#### Work task:
Reproduce the listing below exactly. Pictures do not belong in the copy.

#### Material for this task:
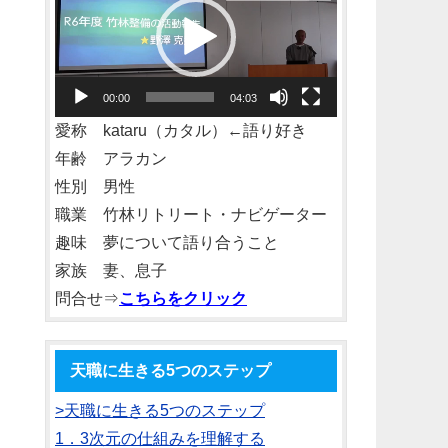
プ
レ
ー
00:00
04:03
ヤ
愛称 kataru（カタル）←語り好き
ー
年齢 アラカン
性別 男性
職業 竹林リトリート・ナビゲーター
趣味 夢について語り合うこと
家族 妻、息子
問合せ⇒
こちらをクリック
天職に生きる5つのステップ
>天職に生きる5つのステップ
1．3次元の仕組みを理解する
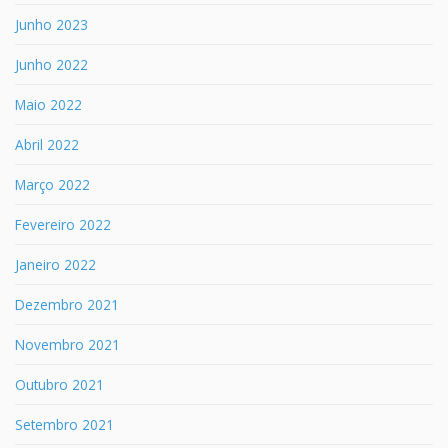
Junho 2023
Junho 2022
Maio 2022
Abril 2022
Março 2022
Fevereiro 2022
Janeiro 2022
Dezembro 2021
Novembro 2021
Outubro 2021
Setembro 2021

#### Output of the task:
プ
レ
ー
00:00
04:03
ヤ
愛称 kataru（カタル）←語り好き
ー
年齢 アラカン
性別 男性
職業 竹林リトリート・ナビゲーター
趣味 夢について語り合うこと
家族 妻、息子
問合せ⇒
こちらをクリック
天職に生きる5つのステップ
>天職に生きる5つのステップ
1．3次元の仕組みを理解する
Junho 2023
Junho 2022
Maio 2022
Abril 2022
Março 2022
Fevereiro 2022
Janeiro 2022
Dezembro 2021
Novembro 2021
Outubro 2021
Setembro 2021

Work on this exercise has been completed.